Je résiste. À m’intéresser à l’actualité. Un événement survient — tragique, obscène, délirant — et soudain, il n’y a plus que lui. Pendant quelques jours. Puis il disparaît. Évaporé. Remplacé aussitôt par un autre, tout aussi tragique, tout aussi insensé. On parle de "flux", mais c’est un viol. Un viol d’attention. Brutal. Il nous dépouille. Il crée un vide factice, qu’il s’empresse de remplir. Encore. Encore. Tonneau des Danaïdes.

En focalisant ainsi sur tel ou tel drame — souvent réel, terrible, insoutenable — rend-on le reste, le quotidien, encore plus insignifiant ? Faut-il donc l’actualité pour ne pas mourir d’ennui ?

Peut-être est-ce cela, son vrai moteur : conjurer l’ennui.

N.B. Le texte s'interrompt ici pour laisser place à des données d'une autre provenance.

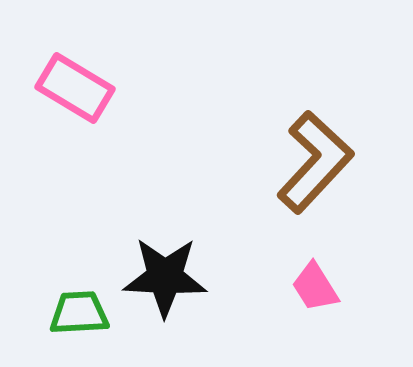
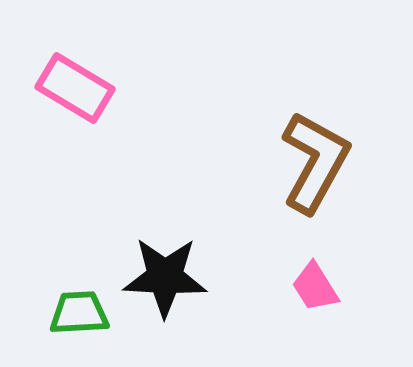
brown L-shape: rotated 14 degrees counterclockwise
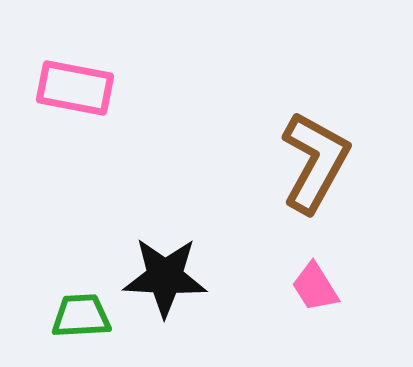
pink rectangle: rotated 20 degrees counterclockwise
green trapezoid: moved 2 px right, 3 px down
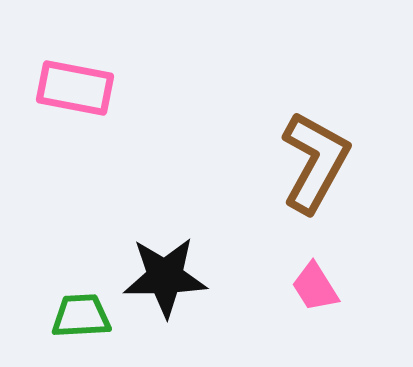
black star: rotated 4 degrees counterclockwise
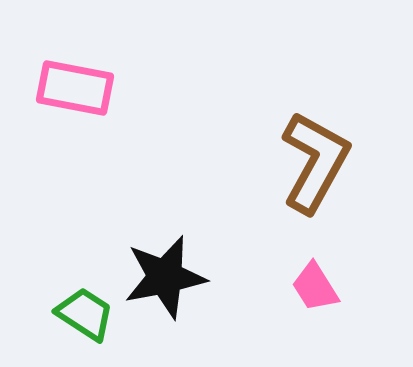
black star: rotated 10 degrees counterclockwise
green trapezoid: moved 4 px right, 2 px up; rotated 36 degrees clockwise
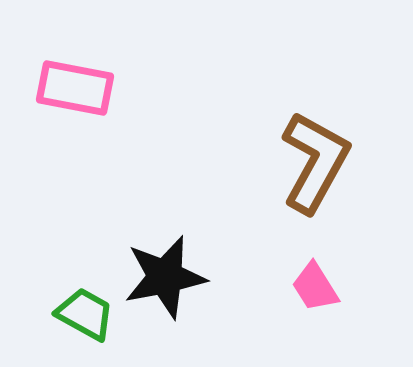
green trapezoid: rotated 4 degrees counterclockwise
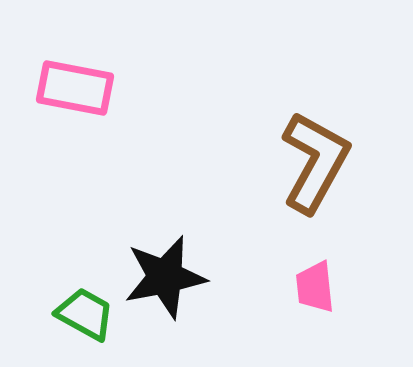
pink trapezoid: rotated 26 degrees clockwise
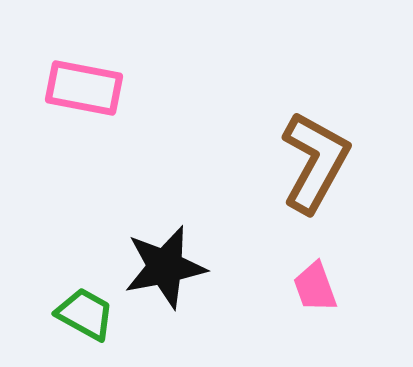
pink rectangle: moved 9 px right
black star: moved 10 px up
pink trapezoid: rotated 14 degrees counterclockwise
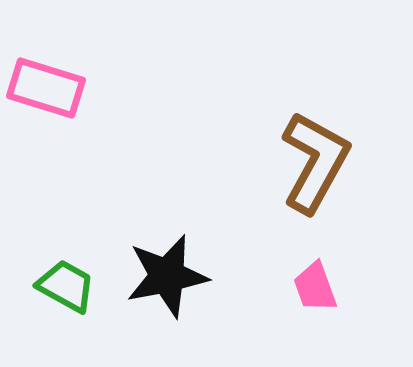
pink rectangle: moved 38 px left; rotated 6 degrees clockwise
black star: moved 2 px right, 9 px down
green trapezoid: moved 19 px left, 28 px up
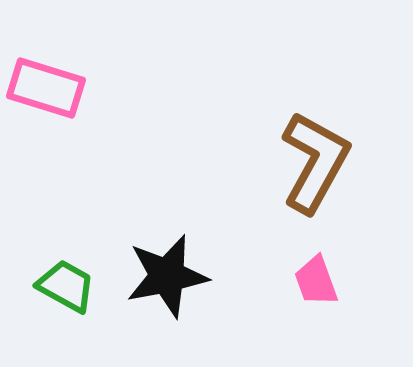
pink trapezoid: moved 1 px right, 6 px up
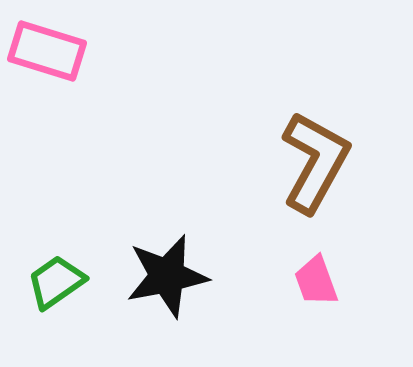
pink rectangle: moved 1 px right, 37 px up
green trapezoid: moved 10 px left, 4 px up; rotated 64 degrees counterclockwise
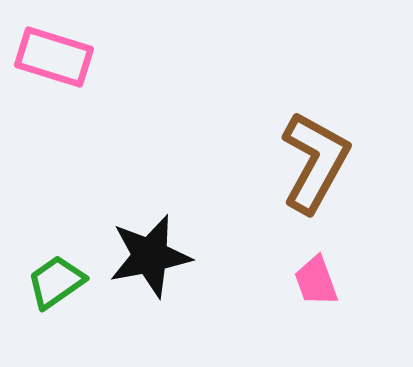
pink rectangle: moved 7 px right, 6 px down
black star: moved 17 px left, 20 px up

Mais si l’on ne sait plus s’ennuyer, alors plus rien ne tient. Nous devenons esclaves. Drogués. À la dose d’images, de tweets, d’alertes.

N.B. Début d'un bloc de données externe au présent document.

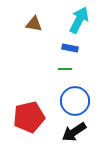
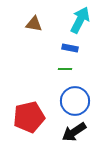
cyan arrow: moved 1 px right
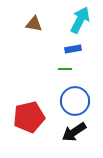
blue rectangle: moved 3 px right, 1 px down; rotated 21 degrees counterclockwise
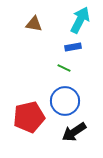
blue rectangle: moved 2 px up
green line: moved 1 px left, 1 px up; rotated 24 degrees clockwise
blue circle: moved 10 px left
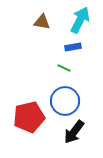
brown triangle: moved 8 px right, 2 px up
black arrow: rotated 20 degrees counterclockwise
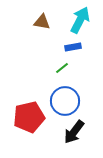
green line: moved 2 px left; rotated 64 degrees counterclockwise
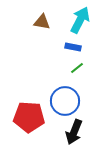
blue rectangle: rotated 21 degrees clockwise
green line: moved 15 px right
red pentagon: rotated 16 degrees clockwise
black arrow: rotated 15 degrees counterclockwise
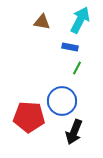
blue rectangle: moved 3 px left
green line: rotated 24 degrees counterclockwise
blue circle: moved 3 px left
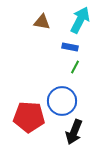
green line: moved 2 px left, 1 px up
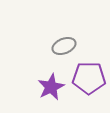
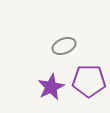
purple pentagon: moved 3 px down
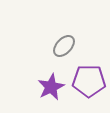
gray ellipse: rotated 25 degrees counterclockwise
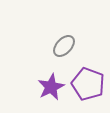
purple pentagon: moved 1 px left, 3 px down; rotated 20 degrees clockwise
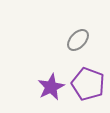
gray ellipse: moved 14 px right, 6 px up
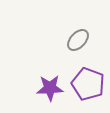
purple star: moved 1 px left, 1 px down; rotated 24 degrees clockwise
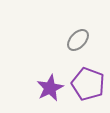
purple star: rotated 24 degrees counterclockwise
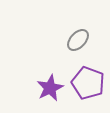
purple pentagon: moved 1 px up
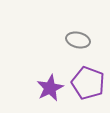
gray ellipse: rotated 60 degrees clockwise
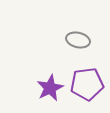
purple pentagon: moved 1 px left, 1 px down; rotated 28 degrees counterclockwise
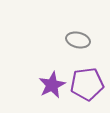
purple star: moved 2 px right, 3 px up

Il faudrait des écoles d’ennui. Le réhabiliter. En faire un rite. Une discipline. Un art. Une prière.

Et l’actualité reprendrait sa vraie place : celle d’un bruit. D’une branche qui craque. D’une pluie sur le toit. Du rire d’un merle. D’un souffle sans cible.

Se former à l’ennui pour être réformé par lui. Apprendre à durer dans le changement. À tenir.

Illustration : Derrière les poubelles, l’apparition de la Vierge. (Croatie, août 2023.)

sous-conversation

… encore un… encore un autre… toujours plus… mais où vont-ils tous ?… les drames… les morts… le sang… il sèche… déjà remplacé…

mais moi… moi je veux pas… pas encore… pas ce bruit… pas cette violence…

et si c’était ça… juste ça… la peur de s’ennuyer… la panique… le vide… alors on saute… sur n’importe quoi…

l’ennui… oui… l’ennui… et si c’était là… la clé… l’ennui comme ancrage… comme silence…

écouter… vraiment… la branche… le merle… le vent…

et là… oui… là peut-être… derrière les poubelles… quelque chose… quelque chose d’autre… de plus vaste… de plus calme…

note de travail

Il s’attaque ici à un symptôme majeur de notre époque : l’épuisement de l’attention. Non par fatigue, mais par saturation. Trop de faits. Trop de drames. Trop de vitesse.

Il nomme cela un viol. Le mot est fort. Il dit la violence invisible de la répétition, du remplissage. Il dit aussi la dépossession. Le sujet n’est plus sujet : il est occupé. Colonisé par le flux.

Puis il propose un retournement : faire l’éloge de l’ennui. C’est audacieux. Contre-culturel. L’ennui comme antidote. L’ennui comme forme d’attention lente. Il ose même le mot : prière.

Il me touche profondément là où il évoque ces petits signes du monde — branche, pluie, merle. Il recentre l’écoute. Il nous redonne une oreille.

Et la fin — cette Vierge surgie derrière les poubelles — est une trouvaille. Elle ne juge pas. Elle apparaît. Comme un miracle discret. Elle dit : l’inattendu est là, dans le rebut, dans l’écart.

Ce texte ne nous exhorte pas à fuir l’actualité. Il nous rappelle juste ceci : notre regard est précieux. Il mérite mieux que l’urgence.